Active Robot Vision for Distant Object Change Detection: A Lightweight Training Simulator Inspired by Multi-Armed Bandits

In ground-view object change detection, the recently emerging mapless navigation has great potential to navigate a robot to objects distantly detected (e.g., books, cups, clothes) and acquire high-resolution object images, to identify their change states (no-change/appear/disappear). However, naively performing full journeys for every distant object requires huge sense/plan/action costs, proportional to the number of objects and the robot-to-object distance. To address this issue, we explore a new map-based active vision problem in this work: ``Which journey should the robot select next?" However, the feasibility of the active vision framework remains unclear; Since distant objects are only uncertainly recognized, it is unclear whether they can provide sufficient cues for action planning. This work presents an efficient simulator for feasibility testing, to accelerate the early-stage R&D cycles (e.g., prototyping, training, testing, and evaluation). The proposed simulator is designed to identify the degree of difficulty that a robot vision system (sensors/recognizers/planners/actuators) would face when applied to a given environment (workspace/objects). Notably, it requires only one real-world journey experience per distant object to function, making it suitable for an efficient R&D cycle. Another contribution of this work is to present a new lightweight planner inspired by the traditional multi-armed bandit problem. Specifically, we build a lightweight map-based planner on top of the mapless planner, which constitutes a hierarchical action planner. We verified the effectiveness of the proposed framework using a semantically non-trivial scenario ``sofa as bookshelf".

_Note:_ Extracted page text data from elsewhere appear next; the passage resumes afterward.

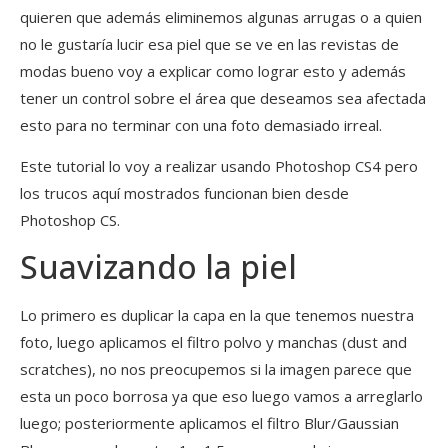
quieren que además eliminemos algunas arrugas o a quien
no le gustaría lucir esa piel que se ve en las revistas de
modas bueno voy a explicar como lograr esto y además
tener un control sobre el área que deseamos sea afectada
esto para no terminar con una foto demasiado irreal.
Este tutorial lo voy a realizar usando Photoshop CS4 pero
los trucos aquí mostrados funcionan bien desde
Photoshop CS.
Suavizando la piel
Lo primero es duplicar la capa en la que tenemos nuestra
foto, luego aplicamos el filtro polvo y manchas (dust and
scratches), no nos preocupemos si la imagen parece que
esta un poco borrosa ya que eso luego vamos a arreglarlo
luego; posteriormente aplicamos el filtro Blur/Gaussian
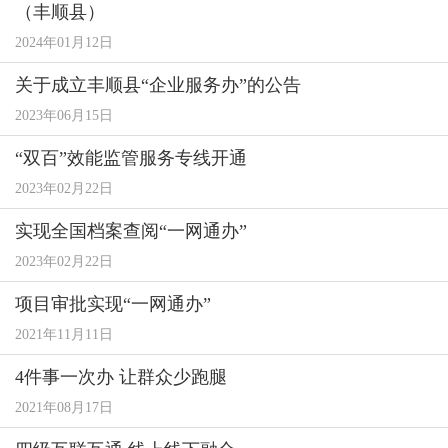
（丰顺县）
2024年01月12日
关于成立丰顺县“企业服务办”的公告
2023年06月15日
“双百”效能监管服务专线开通
2023年02月22日
实现全国档案查阅“一网通办”
2023年02月22日
项目审批实现“一网通办”
2021年11月11日
4件事一次办 让群众少跑腿
2021年08月17日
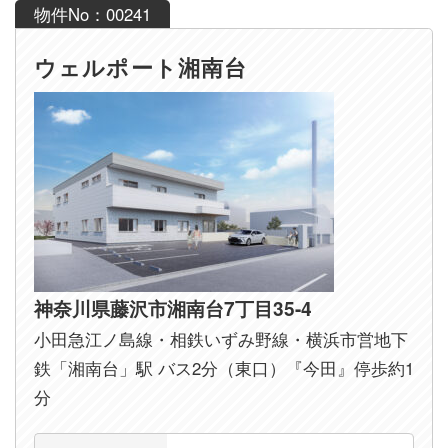
物件No：00241
ウェルポート湘南台
神奈川県藤沢市湘南台7丁目35-4
小田急江ノ島線・相鉄いずみ野線・横浜市営地下
鉄「湘南台」駅 バス2分（東口）『今田』停歩約1
分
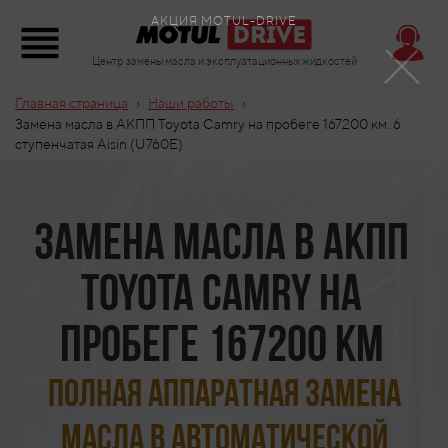
×
АКЦИЯ MOTUL-DRIVE
Центр замены масла и эксплуатационных жидкостей
›
›
Главная страница
Наши работы
Замена масла в АКПП Toyota Camry на пробеге 167200 км. 6
ступенчатая Aisin (U760E)
Замена масла в АКПП
Toyota Camry на
пробеге 167200 км
Полная аппаратная замена
масла в автоматической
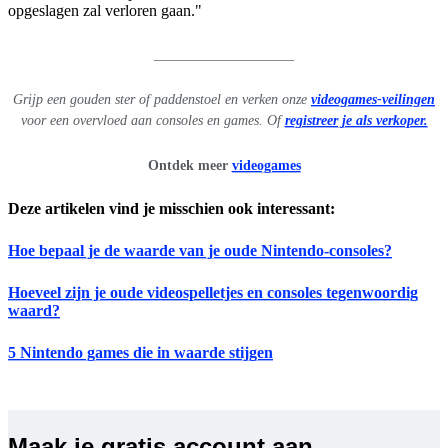
opgeslagen zal verloren gaan."
____________________
Grijp een gouden ster of paddenstoel en verken onze
videogames-veilingen
voor een overvloed aan consoles en games. Of
registreer je als verkoper.
Ontdek meer
videogames
Deze artikelen vind je misschien ook interessant:
Hoe bepaal je de waarde van je oude Nintendo-consoles?
Hoeveel zijn je oude videospelletjes en consoles tegenwoordig
waard?
5 Nintendo games die in waarde stijgen
Maak je gratis account aan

翻译：在地面视角物体变化检测中，近年来出现的无地图导航技术具有巨大潜力，能够引导机器人前往远距离检测到的物体（如书籍、杯子、衣物），并获取高分辨率物体图像以识别其变化状态（未变化/出现/消失）。然而，为每个远距离物体简单执行完整行程需要巨大的感知/规划/动作代价，且该代价与物体数量及机器人-物体距离成正比。为解决这一问题，本文探索了一个基于地图的新型主动视觉问题：“机器人下一步应选择哪条行程？”但主动视觉框架的可行性尚不明确：由于远距离物体仅能被不确定地识别，尚不清楚它们能否为动作规划提供充分线索。本文提出了一种高效的可行性测试模拟器，以加速早期研发周期（如原型设计、训练、测试与评估）。所提出的模拟器旨在量化机器人视觉系统（传感器/识别器/规划器/执行器）在特定环境（工作空间/物体）中运行时面临的困难程度。值得注意的是，该模拟器仅需每个远距离物体一次真实世界行程经验即可运行，使其适用于高效的研发周期。本文的另一贡献是提出了一种受传统多臂赌博机问题启发的轻量级规划器。具体而言，我们在无地图规划器之上构建了轻量级基于地图的规划器，形成了层次化动作规划架构。我们通过“沙发当书架”这一语义复杂的场景验证了所提框架的有效性。